At an event in Washington DC in February 2020, Justice Ruth Bader Ginsburg – arguably the most important and well known feminist jurist in US history – suggested that the 1982 deadline should indeed be binding. In addressing the impact of rescissions, she noted that both ratifiers and rescinders have arguments in their corner: ‘if you count a latecomer on the plus side, how can you disregard states that said ‘we’ve changed our minds?’’ Justice Ginsburg’s position on rescission and the symbolic weight of her comments, combined with the limited but illustrative judicial precedents on contemporaneousness in the amendment ratification process, do not bode well for the ERA’s adoption.
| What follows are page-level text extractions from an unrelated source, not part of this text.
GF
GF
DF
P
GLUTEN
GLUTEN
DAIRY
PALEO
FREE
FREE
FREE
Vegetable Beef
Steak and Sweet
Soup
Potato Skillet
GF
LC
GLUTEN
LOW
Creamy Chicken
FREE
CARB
On a substantive level, the revitalized ERA debate will hopefully highlight the continuing pervasiveness of sex (and gender) discrimination within the United States and encourage Congress to recraft an approach to securing equal rights for women. Beyond this, it is crucial that the contested ERA process at last resolve procedural deficiencies under Article V on the constitutional amendment process that neither Congress or the Supreme Court have yet adequately overcome. Whatever the outcome, the intricacies of the debate provide useful lessons for constitutional drafters around the world to anticipate and address issues of timing and lapse of amendment proposals.
Erin C. Houlihan is Programme Officer at the Constitution Building Programme of International IDEA.